Pasangan Prabowo-Sandi tidak hanya dipandang sebagai kombinasi terbaik untuk tantangan pembangunan alamat Indonesia dapat tetapi juga membuka jalan bagi Islamisasi lebih dalam. Untuk membantu yang menyebabkan, mereka mengimbau doktrin-doktrin Islam seperti al-ukhuwah al-Islamiyah (Islam solidaritas) dan dakwah (khotbah agama) untuk memotivasi semua Muslim untuk dukungan Prabowo-Sandi.
Dampak Nasional
Dua bulan sebelum pemilihan Presiden 2019, sulit untuk memperkirakan secara akurat siapa yang akan memenangkan "hati dan pikiran" orang-orang. Jajak pendapat beberapa terkemuka secara konsisten telah meramalkan Jokowi-Ma'ruf pasangan menjadi depan atas Prabowo-Sadi pasangan dengan margin antara 20 sampai 30 persen. Namun, untuk pendukungnya mati-keras, Prabowo's kemenangan tidak dapat dihindari, kecuali ada pemilihan kecurangan.
Setelah Aksi 212, konservatisme Islam telah menjadi lebih jelas, sebagai kelompok-kelompok ini telah dibentuk tidak hanya sosial-religius kekuatan pendorong tetapi juga kekuatan politik yang telah berhasil mengubah lanskap politik di Indonesia. Kasus Pemilihan Gubernur Jakarta dan 2018 simultan daerah pemilihan (Pilkada Serentak) adalah sangat baik ilustrasi tentang pentingnya politik tumbuh gerakan 212.

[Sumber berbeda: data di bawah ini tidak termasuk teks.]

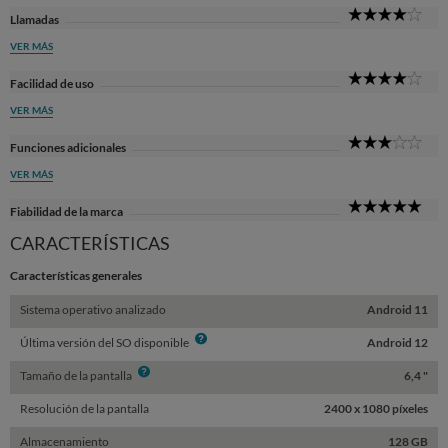
4
Llamadas
Sta
VER MÁS
4
Facilidad de uso
Sta
VER MÁS
3
Funciones adicionales
Sta
VER MÁS
5
Fiabilidad de la marca
Sta
CARACTERÍSTICAS
Características generales
Sistema operativo analizado
Android 11
Info
Última versión del SO disponible
Android 12
Info
Tamaño de la pantalla
6,4 "
Resolución de la pantalla
2400 x 1080 píxeles
Almacenamiento
128 GB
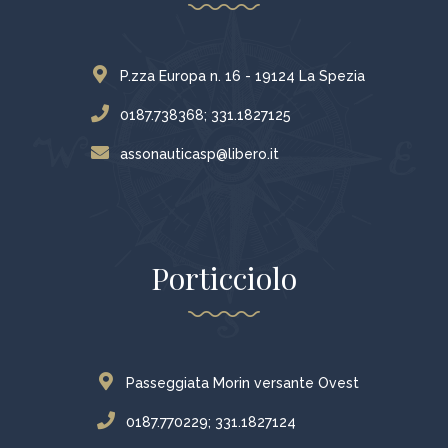
P.zza Europa n. 16 - 19124 La Spezia
0187.738368; 331.1827125
assonauticasp@libero.it
Porticciolo
Passeggiata Morin versante Ovest
0187.770229; 331.1827124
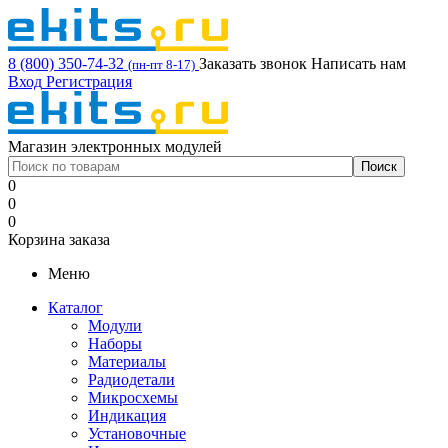
8 (800) 350-74-32
Заказать звонок
Написать нам
(пн-пт 8-17)
Вход
Регистрация
Магазин электронных модулей
0
0
0
Корзина заказа
Меню
Каталог
Модули
Наборы
Материалы
Радиодетали
Микросхемы
Индикация
Установочные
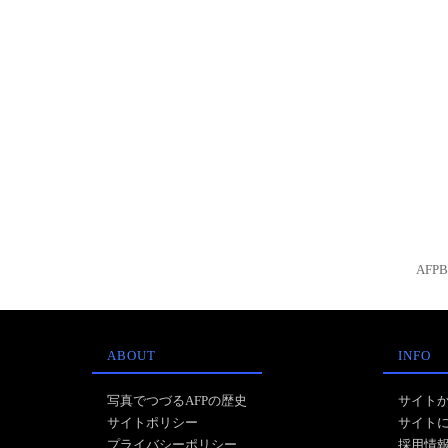
AFP
ABOUT
INFO
写真でつづるAFPの歴史
サイト
サイトポリシー
サイト
プライバシーポリシー
採用情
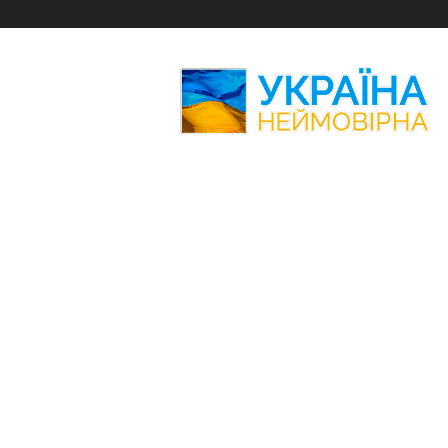
Україна
Неймовірна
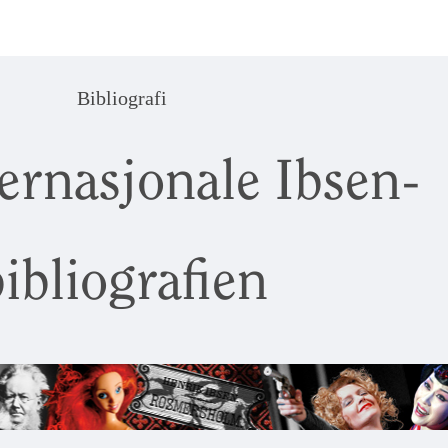
Bibliografi
ernasjonale Ibsen-
ibliografien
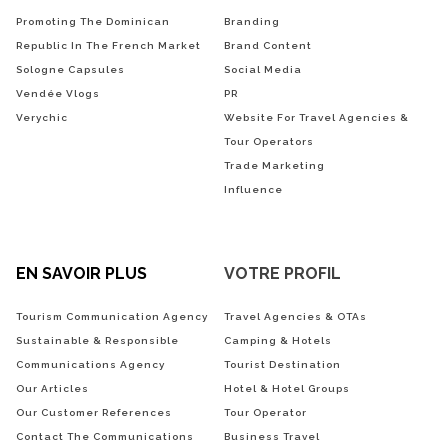
Promoting The Dominican
Branding
Republic In The French Market
Brand Content
Sologne Capsules
Social Media
Vendée Vlogs
PR
Verychic
Website For Travel Agencies &
Tour Operators
Trade Marketing
Influence
EN SAVOIR PLUS
VOTRE PROFIL
Tourism Communication Agency
Travel Agencies & OTAs
Sustainable & Responsible
Camping & Hotels
Communications Agency
Tourist Destination
Our Articles
Hotel & Hotel Groups
Our Customer References
Tour Operator
Contact The Communications
Business Travel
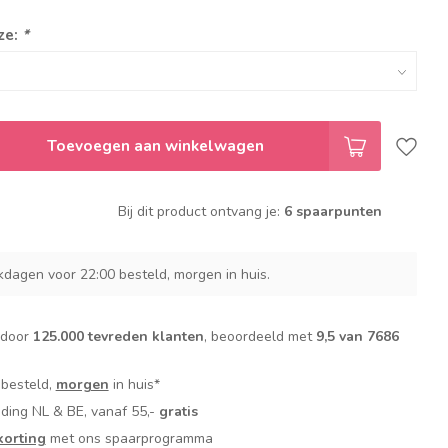
ze:
*
Toevoegen aan winkelwagen
Bij dit product ontvang je:
6 spaarpunten
dagen voor 22:00 besteld, morgen in huis.
 door
125.000 tevreden klanten
, beoordeeld met
9,5 van 7686
 besteld,
morgen
in huis*
nding NL & BE, vanaf 55,-
gratis
orting
met ons spaarprogramma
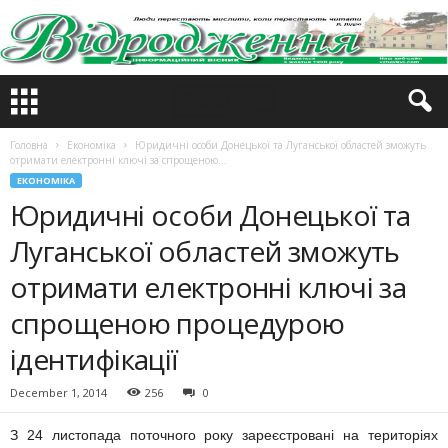
Головна
Економіка
Юридичні особи Донецької та Луганської областей зможуть
отримати електронні ключі за спрощеною...
ЕКОНОМІКА
Юридичні особи Донецької та
Луганської областей зможуть
отримати електронні ключі за
спрощеною процедурою
ідентифікації
December 1, 2014
256
0
З 24 листопада поточного року зареєстровані на територіях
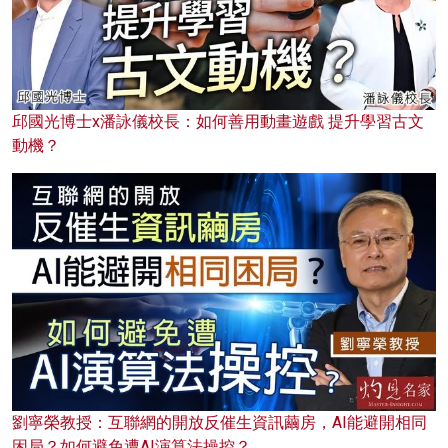
邱國光博士x潘詠儀校長：如何善用動畫遊戲 提升學習古文
動機？
劉寧榮教授：互聯網的開放反催生資訊繭房，AI能避開相同
困局？如何避免遭AI演算法操控？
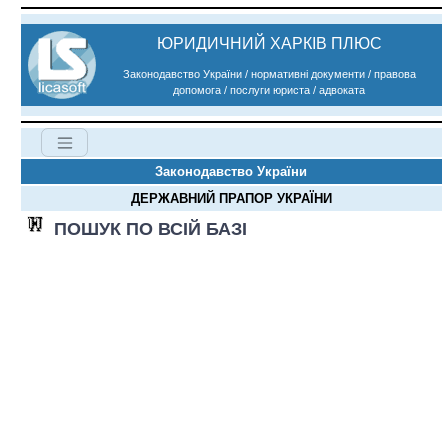
ЮРИДИЧНИЙ ХАРКІВ ПЛЮС
Законодавство України / нормативні документи / правова
допомога / послуги юриста / адвоката
Законодавство України
ДЕРЖАВНИЙ ПРАПОР УКРАЇНИ
ПОШУК ПО ВСІЙ БАЗІ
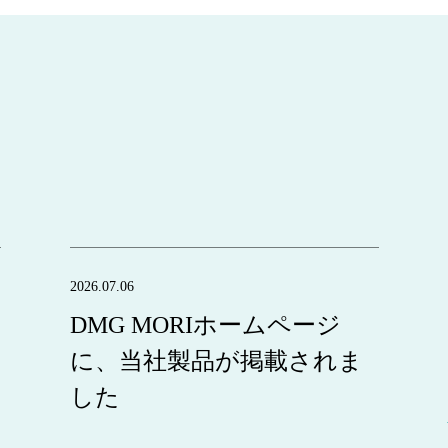
2026.07.06
DMG MORIホームページ
に、当社製品が掲載されま
した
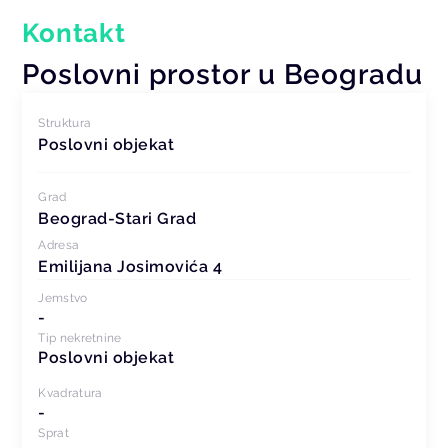
Kontakt
Poslovni prostor u Beogradu
Struktura
Poslovni objekat
Grad
Beograd-Stari Grad
Adresa
Emilijana Josimovića 4
Jemstvo
-
Tip nekretnine
Poslovni objekat
Kvadratura
-
Sprat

Dalam pemilu tersebut, 212 Roh dan grand narasi mencolok diterapkan, meskipun Pilkada Serentak keseluruhan hasilnya tidak berhasil untuk kaum konservatif dalam Jakarta Pilkada.
Terlepas dari siapa yang menang pemilihan, gelombang berkembang kesalehan Islam (atau konservatisme kepada orang lain) di Indonesia sebagai ditandakan dengan gerakan 212 luar biasa tidak akan fenomena kali. Ini memiliki dampak yang cukup besar dalam membentuk narasi Muslim Indonesia dan perilaku politik mereka selama pemilihan Presiden yang sedang berlangsung. Di masa depan, mereka dapat memiliki banyak pengaruh dalam membentuk kebijakan publik Indonesia, terlepas dari yang adalah terpilih menjadi Presiden pada April 2019.